McGartland: disabled after attack

An ex-IRA informer has asked the north's first minister, Peter Robinson, to find out why he has been refused a pension for his services to the British state.

Martin McGartland, who lives on £89 a week disability benefit at a secret location in Britain, was told MI5 had approved a pension for him. McGartland (39) was to be paid £350,000 over 26 years.

Details of the pension plan were sent to the Northern Ireland Office (NIO) and British Treasury solicitors. "In May 2008, my MI5 case worker told me that the NIO and British Treasury had also agreed to the pension. I was delighted," McGartland said.

"But a few weeks later, I was told there would be no pension. No reason was given. I suspect Sinn Féin heard about the pension and intervened to stop it.

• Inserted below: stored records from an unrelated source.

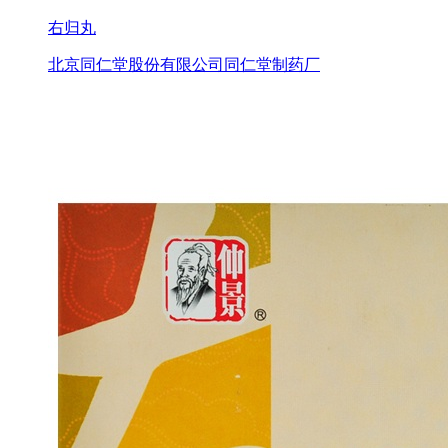
右归丸
北京同仁堂股份有限公司同仁堂制药厂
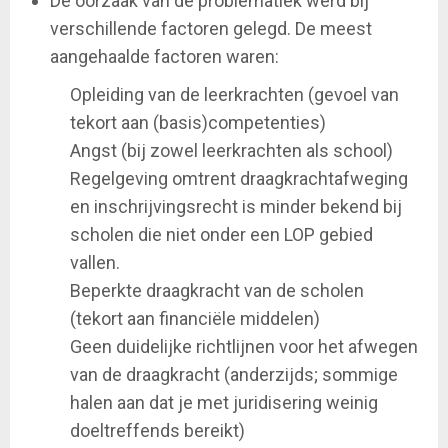
De oorzaak van de problematiek werd bij
verschillende factoren gelegd. De meest
aangehaalde factoren waren:
Opleiding van de leerkrachten (gevoel van
tekort aan (basis)competenties)
Angst (bij zowel leerkrachten als school)
Regelgeving omtrent draagkrachtafweging
en inschrijvingsrecht is minder bekend bij
scholen die niet onder een LOP gebied
vallen.
Beperkte draagkracht van de scholen
(tekort aan financiële middelen)
Geen duidelijke richtlijnen voor het afwegen
van de draagkracht (anderzijds; sommige
halen aan dat je met juridisering weinig
doeltreffends bereikt)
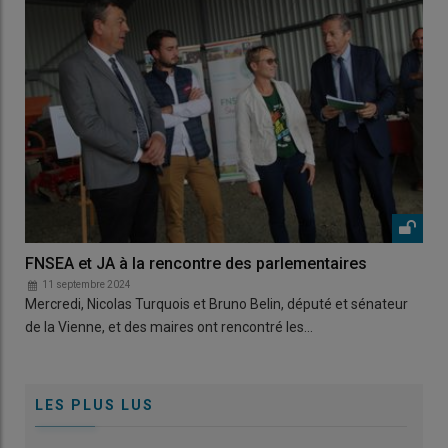
FNSEA et JA à la rencontre des parlementaires
11 septembre 2024
Mercredi, Nicolas Turquois et Bruno Belin, député et sénateur
de la Vienne, et des maires ont rencontré les…
LES PLUS LUS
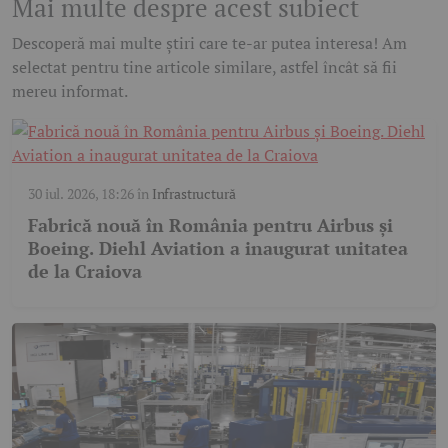
Mai multe despre acest subiect
Descoperă mai multe știri care te-ar putea interesa! Am
selectat pentru tine articole similare, astfel încât să fii
mereu informat.
30 iul. 2026, 18:26
în
Infrastructură
Fabrică nouă în România pentru Airbus și
Boeing. Diehl Aviation a inaugurat unitatea
de la Craiova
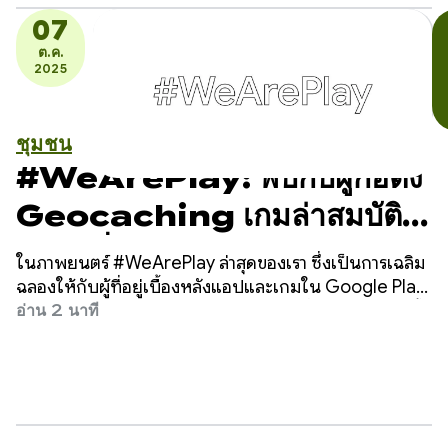
น้อยในไนจีเรีย
07
ต.ค.
2025
ชุมชน
#WeArePlay: พบกับผู้ก่อตั้ง
Geocaching เกมล่าสมบัติ
ดิจิทัลที่มีแคช 3.4 ล้านรายการ
ในภาพยนตร์ #WeArePlay ล่าสุดของเรา ซึ่งเป็นการเฉลิม
ฉลองให้กับผู้ที่อยู่เบื้องหลังแอปและเกมใน Google Play
เราได้พบกับ Bryan, Jeremy และ Elias ซึ่งเป็นผู้ร่วมก่อตั้ง
อ่าน 2 นาที
Geocaching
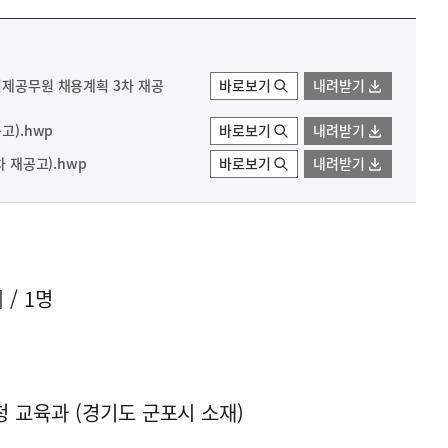
기제공무원 채용계획 3차 재공
바로보기
내려받기
고).hwp
바로보기
내려받기
차 재공고).hwp
바로보기
내려받기
/ 1명
 교육과 (경기도 군포시 소재)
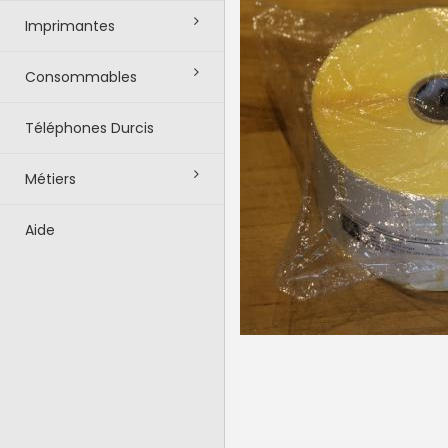
Imprimantes
Consommables
Téléphones Durcis
Métiers
Aide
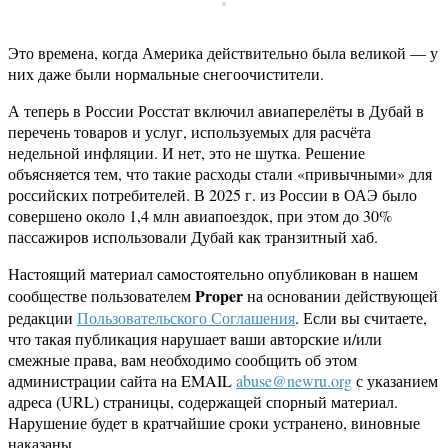
Это времена, когда Америка действительно была великой — у
них даже были нормальные снегоочистители.
А теперь в России Росстат включил авиаперелёты в Дубай в
перечень товаров и услуг, используемых для расчёта
недельной инфляции. И нет, это не шутка. Решение
объясняется тем, что такие расходы стали «привычными» для
российских потребителей. В 2025 г. из России в ОАЭ было
совершено около 1,4 млн авиапоездок, при этом до 30%
пассажиров использовали Дубай как транзитный хаб.
Настоящий материал самостоятельно опубликован в нашем
Proper
сообществе пользователем
на основании действующей
редакции
Пользовательского Соглашения
. Если вы считаете,
что такая публикация нарушает ваши авторские и/или
смежные права, вам необходимо сообщить об этом
администрации сайта на EMAIL
abuse@newru.org
с указанием
адреса (URL) страницы, содержащей спорный материал.
Нарушение будет в кратчайшие сроки устранено, виновные
наказаны.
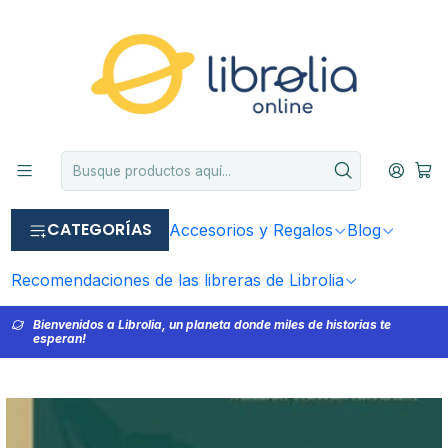
CATEGORÍAS
Accesorios y Regalos
Blog
Recomendaciones de las libreras de Librolia
Bienvenidos a Librolia, un planeta donde miles de historias te
esperan!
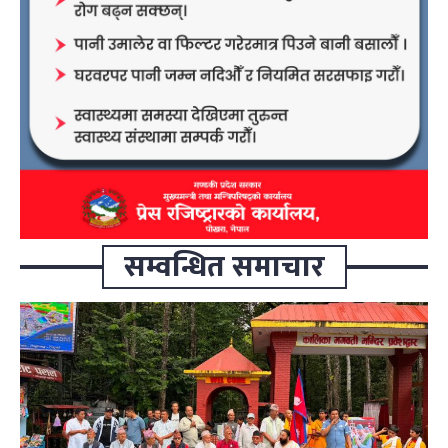
सम्वन्धित समाचार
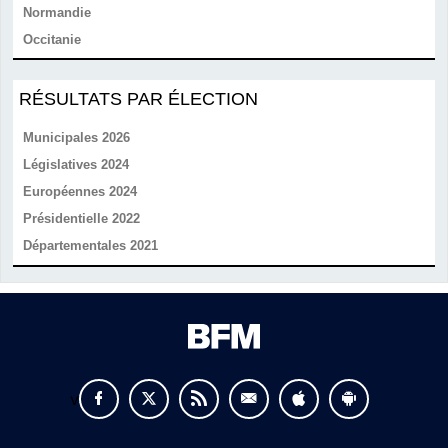
Normandie
Occitanie
RÉSULTATS PAR ÉLECTION
Municipales 2026
Législatives 2024
Européennes 2024
Présidentielle 2022
Départementales 2021
v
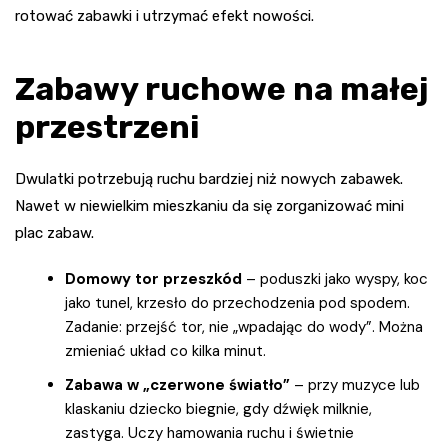
rotować zabawki i utrzymać efekt nowości.
Zabawy ruchowe na małej
przestrzeni
Dwulatki potrzebują ruchu bardziej niż nowych zabawek.
Nawet w niewielkim mieszkaniu da się zorganizować mini
plac zabaw.
Domowy tor przeszkód
– poduszki jako wyspy, koc
jako tunel, krzesło do przechodzenia pod spodem.
Zadanie: przejść tor, nie „wpadając do wody”. Można
zmieniać układ co kilka minut.
Zabawa w „czerwone światło”
– przy muzyce lub
klaskaniu dziecko biegnie, gdy dźwięk milknie,
zastyga. Uczy hamowania ruchu i świetnie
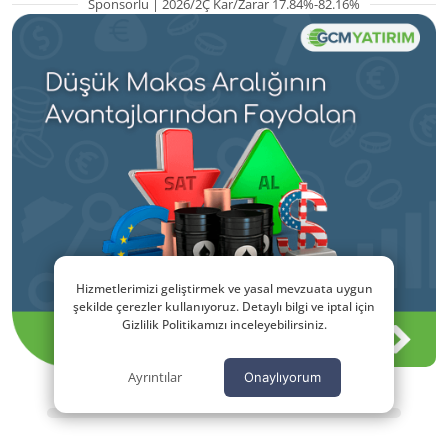
Sponsorlu | 2026/2Ç Kar/Zarar 17.84%-82.16%
Hizmetlerimizi geliştirmek ve yasal mevzuata uygun
şekilde çerezler kullanıyoruz. Detaylı bilgi ve iptal için
Gizlilik Politikamızı inceleyebilirsiniz.
Ayrıntılar
Onaylıyorum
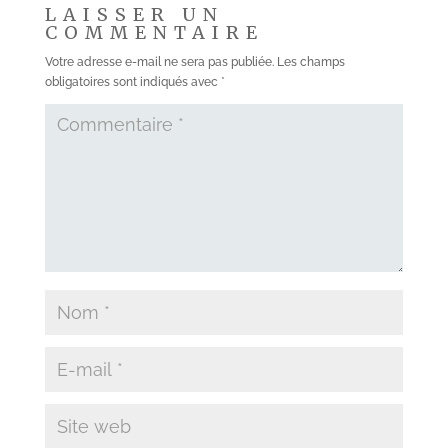
LAISSER UN
COMMENTAIRE
Votre adresse e-mail ne sera pas publiée.
Les champs
obligatoires sont indiqués avec
*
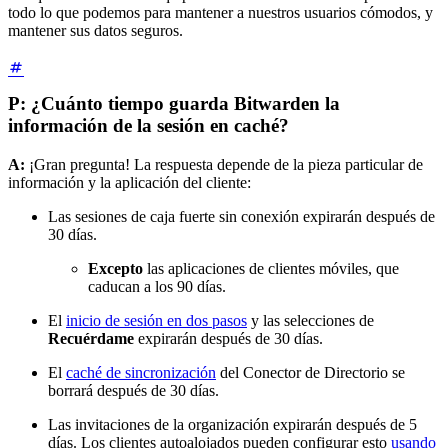
todo lo que podemos para mantener a nuestros usuarios cómodos, y
mantener sus datos seguros.
P: ¿Cuánto tiempo guarda Bitwarden la
información de la sesión en caché?
A:
¡Gran pregunta! La respuesta depende de la pieza particular de
información y la aplicación del cliente:
Las sesiones de caja fuerte sin conexión expirarán después de
30 días.
Excepto
las aplicaciones de clientes móviles, que
caducan a los 90 días.
El
inicio de sesión en dos pasos
y las selecciones de
Recuérdame
expirarán después de 30 días.
El
caché de sincronización
del Conector de Directorio se
borrará después de 30 días.
Las invitaciones de la organización expirarán después de 5
días. Los clientes autoalojados pueden configurar esto
usando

Sinn Féin is now well established in government – it has clout. I've written countless letters to MI5 asking for an explanation, but they won't reply."

McGartland was recruited by Special Branch to spy on republicans when he was 17. His handlers later asked him to infiltrate the IRA. His cover was blown in 1991. He was taken from Sinn Féin's Belfast headquarters to Twinbrook by Paul 'Chico' Hamilton, Gerry Adams' bodyguard, and Jim McCarthy, Adams' driver.

He was tied up and believed he was about to be killed. He escaped by jumping from a third-floor window, suffering serious injuries. He was again nearly killed by an IRA gunman who tracked him down in England in 1999. He was shot seven times.

The attack left him with a disability and unable to work. He suffers post-traumatic stress disorder. McGartland said: "When I was shot, I'd started a small property development business. I was only 29 and had good earning potential.

"Had a police officer or soldier been injured, they'd be entitled to a pension, so should I. After the shooting, my partner Jo had to give up work to look after me. She now receives £53 a week carer's allowance. If I hadn't been shot, we'd today be earning at least £50,000 a year between us. Instead, we survive on a pittance."

McGartland said Freddie Scappaticci, an informer who ran the IRA's internal security department, and some other informers, were receiving pensions.

"I don't know why Freddie Scappaticci gets one and I don't. He wasn't kidnapped. He wasn't shot. Freddie Scappaticci was fit and well when he left Northern Ireland. Indeed, he was given a free run out by Sinn Féin and the IRA."